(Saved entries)
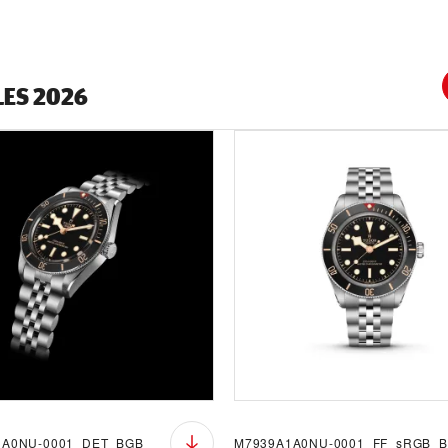
LES 2026
1A0NU-0001_DET_BGB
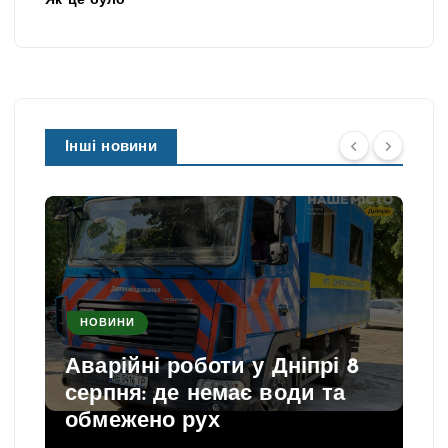
Як це було
Інші новини
НОВИНИ
Аварійні роботи у Дніпрі 8
серпня: де немає води та
обмежено рух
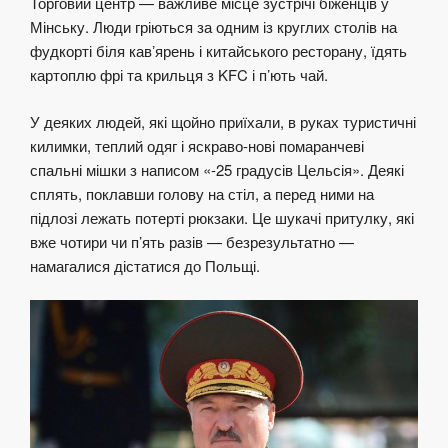
Торговий центр — важливе місце зустрічі біженців у
Мінську. Люди гріються за одним із круглих столів на
фудкорті біля кавʼярень і китайського ресторану, їдять
картоплю фрі та крильця з KFC і п’ють чай.
У деяких людей, які щойно приїхали, в руках туристичні
килимки, теплий одяг і яскраво-нові помаранчеві
спальні мішки з написом «-25 градусів Цельсія». Деякі
сплять, поклавши голову на стіл, а перед ними на
підлозі лежать потерті рюкзаки. Це шукачі притулку, які
вже чотири чи п’ять разів — безрезультатно —
намагалися дістатися до Польщі.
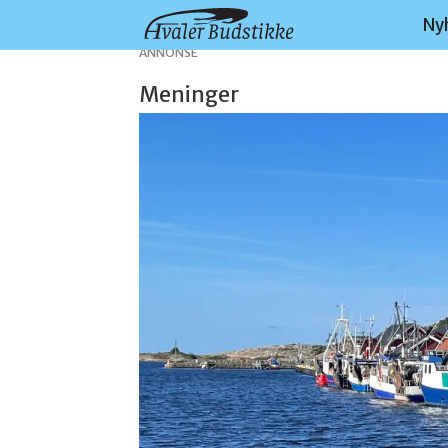
Ny
ANNONSE
Meninger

PROBLEM STATEMENT → An exact copy is needed. It runs from the line above containing "1A0NU-0001_DET_BGB" down to the line containing "фудкорті біля кавʼярень", both included, with no pictures.

TASK SOLUTION →
1A0NU-0001_DET_BGB
Як це було
Інші новини
НОВИНИ
Аварійні роботи у Дніпрі 8
серпня: де немає води та
обмежено рух
Торговий центр — важливе місце зустрічі біженців у
Мінську. Люди гріються за одним із круглих столів на
фудкорті біля кавʼярень і китайського ресторану, їдять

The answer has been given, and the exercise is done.